(Items from a data source)
_ _ _ _

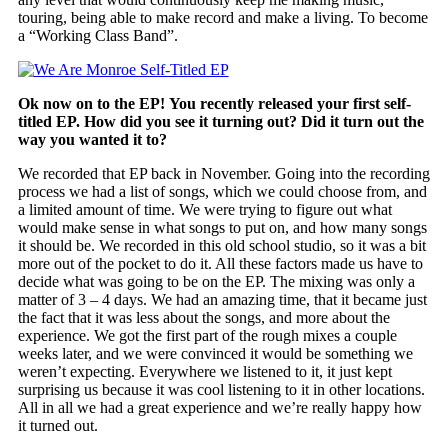
touring, being able to make record and make a living. To become
a “Working Class Band”.
Ok now on to the EP! You recently released your first self-
titled EP. How did you see it turning out? Did it turn out the
way you wanted it to?
We recorded that EP back in November. Going into the recording
process we had a list of songs, which we could choose from, and
a limited amount of time. We were trying to figure out what
would make sense in what songs to put on, and how many songs
it should be. We recorded in this old school studio, so it was a bit
more out of the pocket to do it. All these factors made us have to
decide what was going to be on the EP. The mixing was only a
matter of 3 – 4 days. We had an amazing time, that it became just
the fact that it was less about the songs, and more about the
experience. We got the first part of the rough mixes a couple
weeks later, and we were convinced it would be something we
weren’t expecting. Everywhere we listened to it, it just kept
surprising us because it was cool listening to it in other locations.
All in all we had a great experience and we’re really happy how
it turned out.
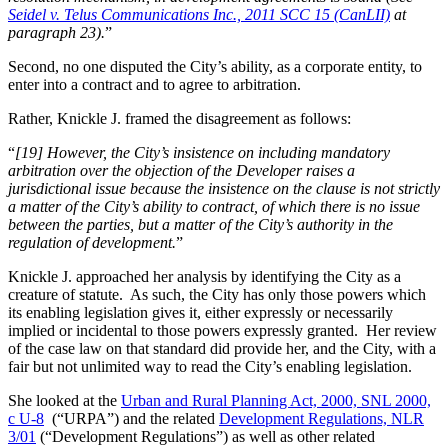
Seidel v. Telus Communications Inc., 2011 SCC 15 (CanLII)
at
paragraph 23).
”
Second, no one disputed the City’s ability, as a corporate entity, to
enter into a contract and to agree to arbitration.
Rather, Knickle J. framed the disagreement as follows:
“
[19] However, the City’s insistence on including mandatory
arbitration over the objection of the Developer raises a
jurisdictional issue because the insistence on the clause is not strictly
a matter of the City’s ability to contract, of which there is no issue
between the parties, but a matter of the City’s authority in the
regulation of development.
”
Knickle J. approached her analysis by identifying the City as a
creature of statute. As such, the City has only those powers which
its enabling legislation gives it, either expressly or necessarily
implied or incidental to those powers expressly granted. Her review
of the case law on that standard did provide her, and the City, with a
fair but not unlimited way to read the City’s enabling legislation.
She looked at the
Urban and Rural Planning Act, 2000, SNL 2000,
c U-8
(“URPA”) and the related
Development Regulations, NLR
3/01
(“Development Regulations”) as well as other related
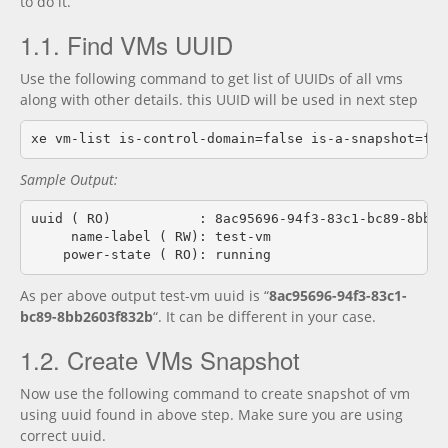
to do it.
1.1. Find VMs UUID
Use the following command to get list of UUIDs of all vms
along with other details. this UUID will be used in next step
Sample Output:
uuid ( RO)           : 8ac95696-94f3-83c1-bc89-8bb260
     name-label ( RW): test-vm

As per above output test-vm uuid is “
8ac95696-94f3-83c1-
bc89-8bb2603f832b
“. It can be different in your case.
1.2. Create VMs Snapshot
Now use the following command to create snapshot of vm
using uuid found in above step. Make sure you are using
correct uuid.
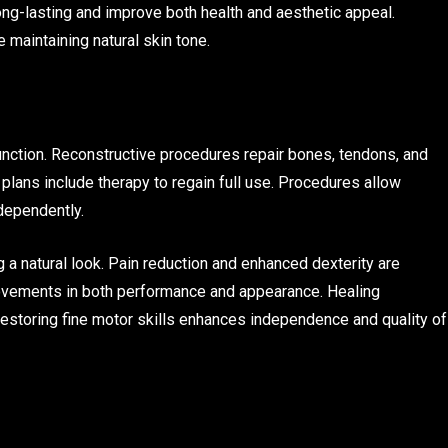
long-lasting and improve both health and aesthetic appeal.
maintaining natural skin tone.
unction. Reconstructive procedures repair bones, tendons, and
 plans include therapy to regain full use. Procedures allow
ndependently.
 a natural look. Pain reduction and enhanced dexterity are
vements in both performance and appearance. Healing
estoring fine motor skills enhances independence and quality of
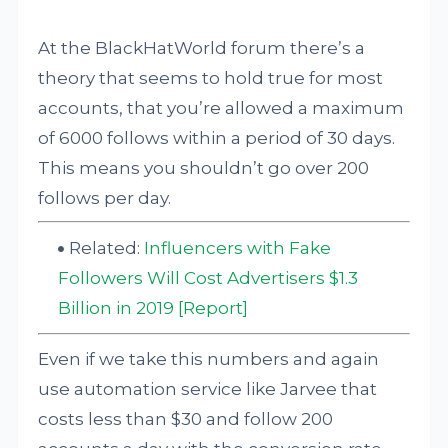
At the BlackHatWorld forum there’s a
theory that seems to hold true for most
accounts, that you’re allowed a maximum
of 6000 follows within a period of 30 days.
This means you shouldn’t go over 200
follows per day.
Related:
Influencers with Fake
Followers Will Cost Advertisers $1.3
Billion in 2019 [Report]
Even if we take this numbers and again
use automation service like Jarvee that
costs less than $30 and follow 200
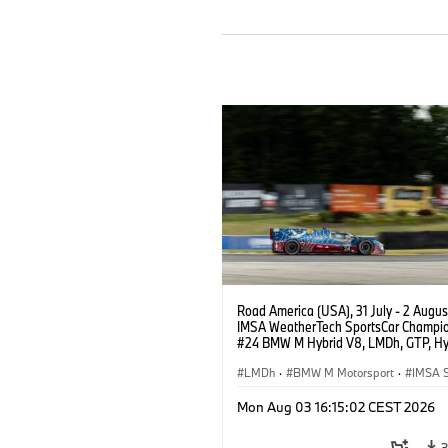
Road America (USA), 31 July - 2 Augus
IMSA WeatherTech SportsCar Champio
#24 BMW M Hybrid V8, LMDh, GTP, Hy
BMW M Team WRT, Dries Vanthoor, Sh
van der Linde, livery, design.
LMDh
·
BMW M Motorsport
·
IMSA S
Mon Aug 03 16:15:02 CEST 2026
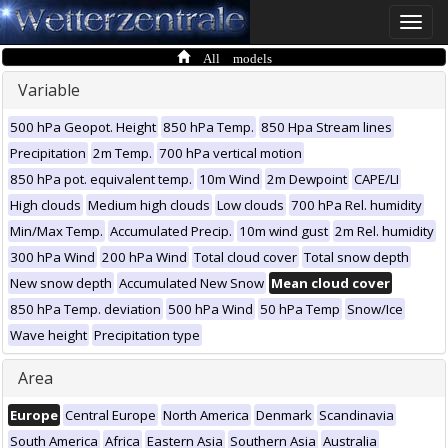
Toggle
naviga
All models
Variable
500 hPa Geopot. Height
850 hPa Temp.
850 Hpa Stream lines
Precipitation
2m Temp.
700 hPa vertical motion
850 hPa pot. equivalent temp.
10m Wind
2m Dewpoint
CAPE/LI
High clouds
Medium high clouds
Low clouds
700 hPa Rel. humidity
Min/Max Temp.
Accumulated Precip.
10m wind gust
2m Rel. humidity
300 hPa Wind
200 hPa Wind
Total cloud cover
Total snow depth
New snow depth
Accumulated New Snow
Mean cloud cover
850 hPa Temp. deviation
500 hPa Wind
50 hPa Temp
Snow/Ice
Wave height
Precipitation type
Area
Europe
Central Europe
North America
Denmark
Scandinavia
South America
Africa
Eastern Asia
Southern Asia
Australia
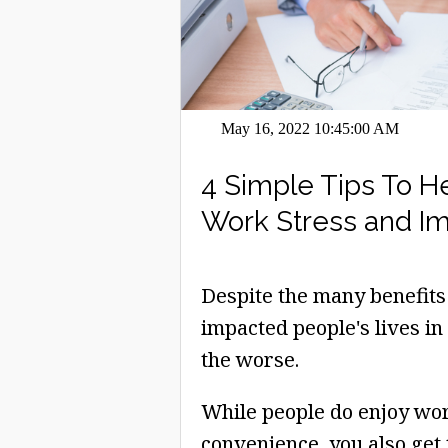
May 16, 2022 10:45:00 AM
4 Simple Tips To 
Work Stress and I
Despite the many benefits
impacted people's lives in
the worse.
While people do enjoy wo
convenience, you also get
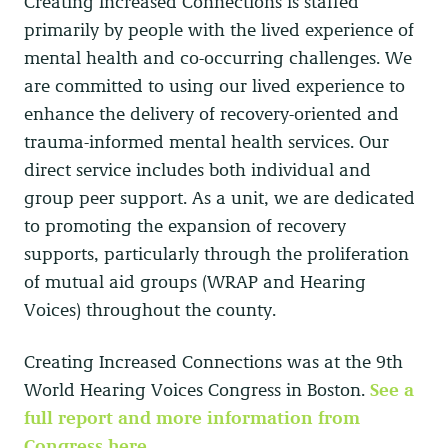
Creating Increased Connections is staffed
primarily by people with the lived experience of
mental health and co-occurring challenges. We
are committed to using our lived experience to
enhance the delivery of recovery-oriented and
trauma-informed mental health services. Our
direct service includes both individual and
group peer support. As a unit, we are dedicated
to promoting the expansion of recovery
supports, particularly through the proliferation
of mutual aid groups (WRAP and Hearing
Voices) throughout the county.
Creating Increased Connections was at the 9th
World Hearing Voices Congress in Boston.
See a
full report and more information from
Congress here.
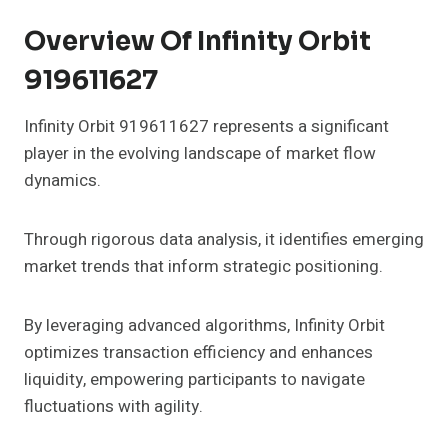
Overview Of Infinity Orbit
919611627
Infinity Orbit 919611627 represents a significant
player in the evolving landscape of market flow
dynamics.
Through rigorous data analysis, it identifies emerging
market trends that inform strategic positioning.
By leveraging advanced algorithms, Infinity Orbit
optimizes transaction efficiency and enhances
liquidity, empowering participants to navigate
fluctuations with agility.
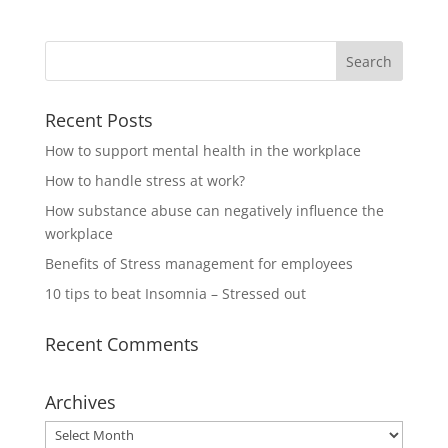
Recent Posts
How to support mental health in the workplace
How to handle stress at work?
How substance abuse can negatively influence the
workplace
Benefits of Stress management for employees
10 tips to beat Insomnia – Stressed out
Recent Comments
Archives
Archives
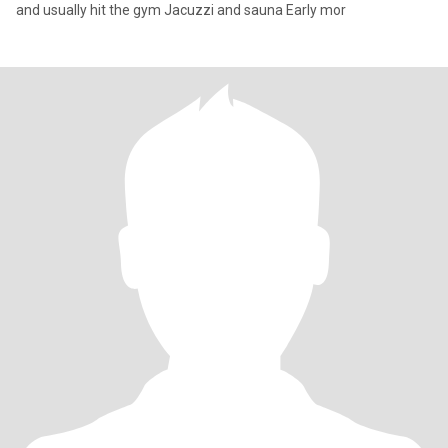
and usually hit the gym Jacuzzi and sauna Early mor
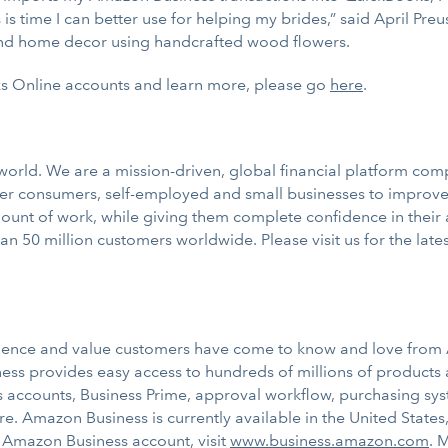
is time I can better use for helping my brides,” said April Pre
nd home decor using handcrafted wood flowers.
s Online accounts and learn more, please go
here
.
e world. We are a mission-driven, global financial platform co
r consumers, self-employed and small businesses to improve t
unt of work, while giving them complete confidence in their 
n 50 million customers worldwide. Please visit us for the lat
ience and value customers have come to know and love from 
ess provides easy access to hundreds of millions of products a
ss accounts, Business Prime, approval workflow, purchasing sys
. Amazon Business is currently available in the United State
ee Amazon Business account, visit
www.business.amazon.com
. 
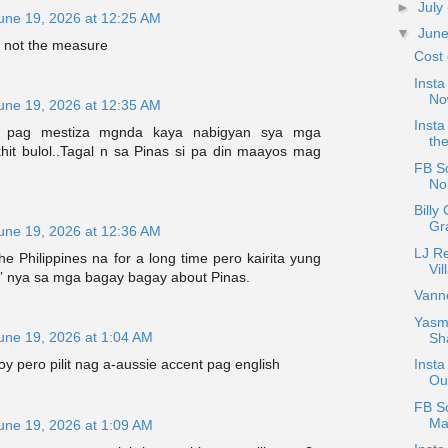
►
July
une 19, 2026 at 12:25 AM
▼
Jun
s not the measure
Cost 
Insta
No
une 19, 2026 at 12:35 AM
Insta
s pag mestiza mgnda kaya nabigyan sya mga
the
khit bulol..Tagal n sa Pinas si pa din maayos mag
FB Sc
Nor
Billy
Gr
une 19, 2026 at 12:36 AM
LJ R
he Philippines na for a long time pero kairita yung
Vil
e” nya sa mga bagay bagay about Pinas.
Vann
Yasmi
une 19, 2026 at 1:04 AM
Sh
oy pero pilit nag a-aussie accent pag english
Insta
Ou
FB S
Ma
une 19, 2026 at 1:09 AM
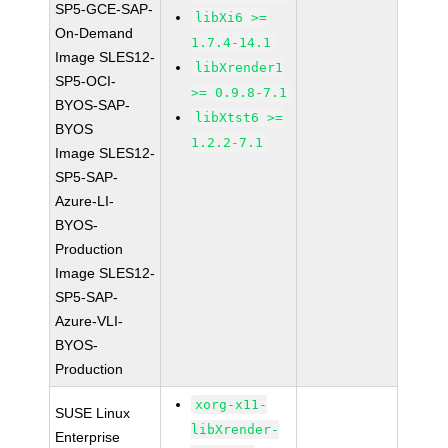
SP5-GCE-SAP-
libXi6 >=
On-Demand
1.7.4-14.1
Image SLES12-
libXrender1
SP5-OCI-
>= 0.9.8-7.1
BYOS-SAP-
libXtst6 >=
BYOS
1.2.2-7.1
Image SLES12-
SP5-SAP-
Azure-LI-
BYOS-
Production
Image SLES12-
SP5-SAP-
Azure-VLI-
BYOS-
Production
xorg-x11-
SUSE Linux
libXrender-
Enterprise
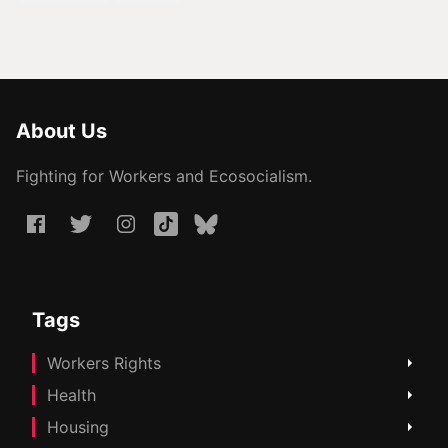
About Us
Fighting for Workers and Ecosocialism.
Tags
Workers Rights
Health
Housing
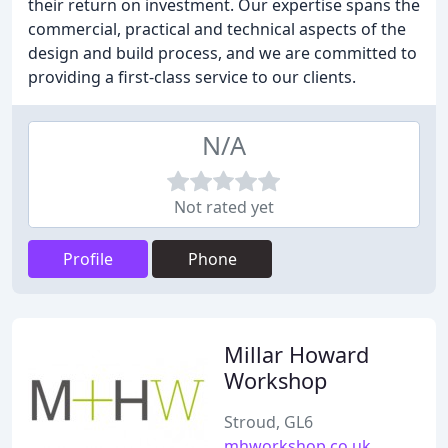
their return on investment. Our expertise spans the
commercial, practical and technical aspects of the
design and build process, and we are committed to
providing a first-class service to our clients.
N/A
Not rated yet
Profile
Phone
Millar Howard
Workshop
Stroud, GL6
mhworkshop.co.uk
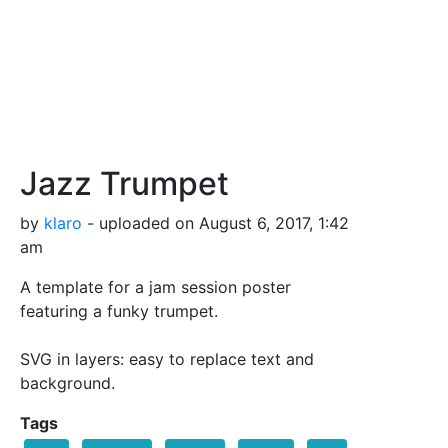
Jazz Trumpet
by
klaro
- uploaded on August 6, 2017, 1:42
am
A template for a jam session poster
featuring a funky trumpet.
SVG in layers: easy to replace text and
background.
Tags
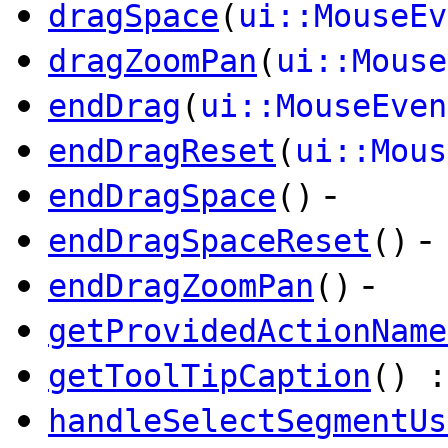
dragSpace
(
ui::MouseEv
dragZoomPan
(
ui::Mouse
endDrag
(
ui::MouseEven
endDragReset
(
ui::Mous
-
endDragSpace
()
-
endDragSpaceReset
()
-
endDragZoomPan
()
getProvidedActionName
getToolTipCaption
() 
handleSelectSegmentUs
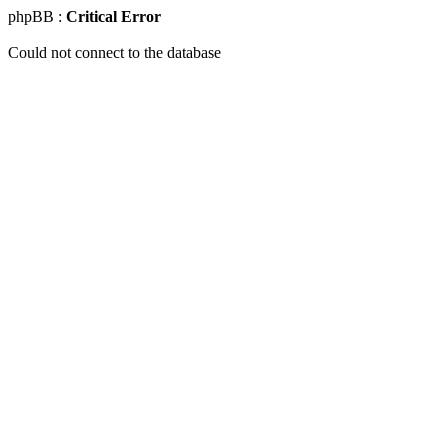
phpBB :
Critical Error
Could not connect to the database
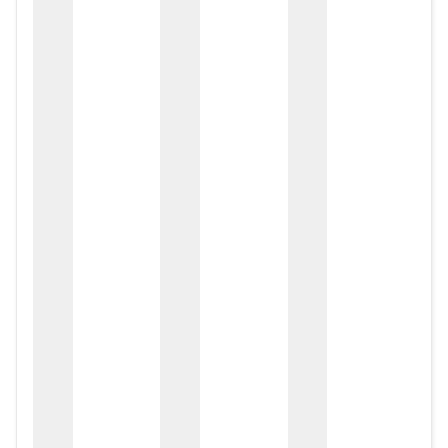
zox
zo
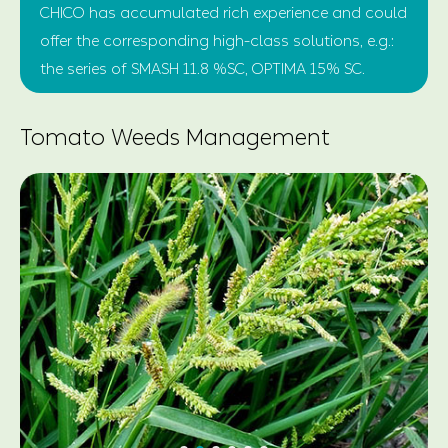
CHICO has accumulated rich experience and could
offer the corresponding high-class solutions, e.g.:
the series of SMASH 11.8 %SC, OPTIMA 15% SC.
Tomato Weeds Management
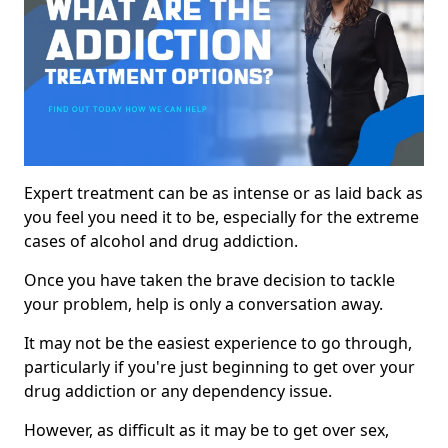
Expert treatment can be as intense or as laid back as
you feel you need it to be, especially for the extreme
cases of alcohol and drug addiction.
Once you have taken the brave decision to tackle
your problem, help is only a conversation away.
It may not be the easiest experience to go through,
particularly if you're just beginning to get over your
drug addiction or any dependency issue.
However, as difficult as it may be to get over sex,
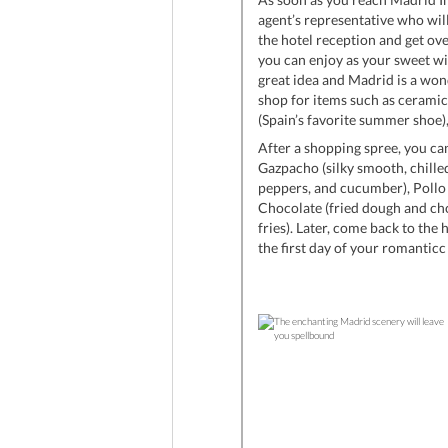
agent’s representative who will
the hotel reception and get over
you can enjoy as your sweet wil
great idea and Madrid is a won
shop for items such as ceramics
(Spain’s favorite summer shoe
After a shopping spree, you ca
Gazpacho (silky smooth, chilled 
peppers, and cucumber), Pollo a
Chocolate (fried dough and cho
fries). Later, come back to the 
the first day of your romantic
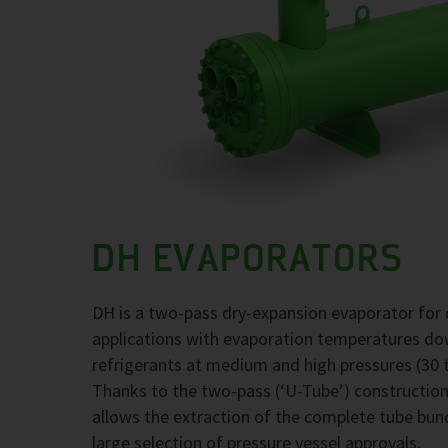
DH EVAPORATORS
DH is a two-pass dry-expansion evaporator for 
applications with evaporation temperatures d
refrigerants at medium and high pressures (30 t
Thanks to the two-pass (‘U-Tube’) construction,
allows the extraction of the complete tube bund
large selection of pressure vessel approvals.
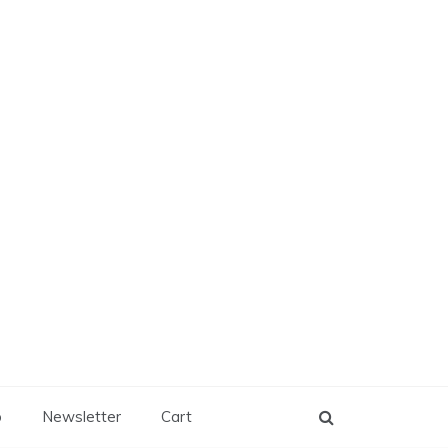
p
Newsletter
Cart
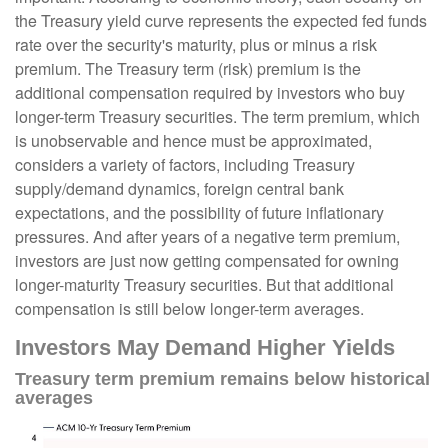
the Treasury yield curve represents the expected fed funds
rate over the security's maturity, plus or minus a risk
premium. The Treasury term (risk) premium is the
additional compensation required by investors who buy
longer-term Treasury securities. The term premium, which
is unobservable and hence must be approximated,
considers a variety of factors, including Treasury
supply/demand dynamics, foreign central bank
expectations, and the possibility of future inflationary
pressures. And after years of a negative term premium,
investors are just now getting compensated for owning
longer-maturity Treasury securities. But that additional
compensation is still below longer-term averages.
Investors May Demand Higher Yields
Treasury term premium remains below historical
averages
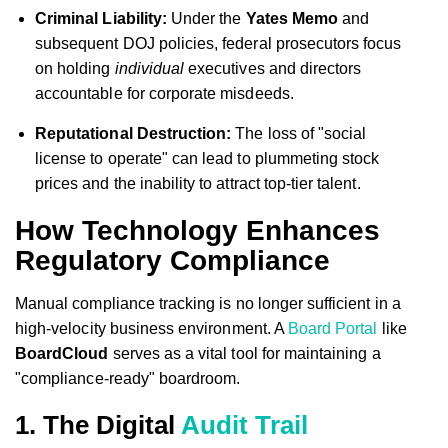
Criminal Liability:
Under the
Yates Memo
and
subsequent DOJ policies, federal prosecutors focus
on holding
individual
executives and directors
accountable for corporate misdeeds.
Reputational Destruction:
The loss of "social
license to operate" can lead to plummeting stock
prices and the inability to attract top-tier talent.
How Technology Enhances
Regulatory Compliance
Manual compliance tracking is no longer sufficient in a
high-velocity business environment. A
Board Portal
like
BoardCloud
serves as a vital tool for maintaining a
"compliance-ready" boardroom.
1. The Digital
Audit Trail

_ _ _ _

*EXERCISE BRIEF*. Only one stretch of the data above is needed. Restate it word for word, from the line containing "Rather, Knickle J." through the line containing "fair but not", both ends included.

*ANSWER SECTION*.
Rather, Knickle J. framed the disagreement as follows:
“
[19] However, the City’s insistence on including mandatory
arbitration over the objection of the Developer raises a
jurisdictional issue because the insistence on the clause is not strictly
a matter of the City’s ability to contract, of which there is no issue
between the parties, but a matter of the City’s authority in the
regulation of development.
”
Knickle J. approached her analysis by identifying the City as a
creature of statute. As such, the City has only those powers which
its enabling legislation gives it, either expressly or necessarily
implied or incidental to those powers expressly granted. Her review
of the case law on that standard did provide her, and the City, with a
fair but not unlimited way to read the City’s enabling legislation.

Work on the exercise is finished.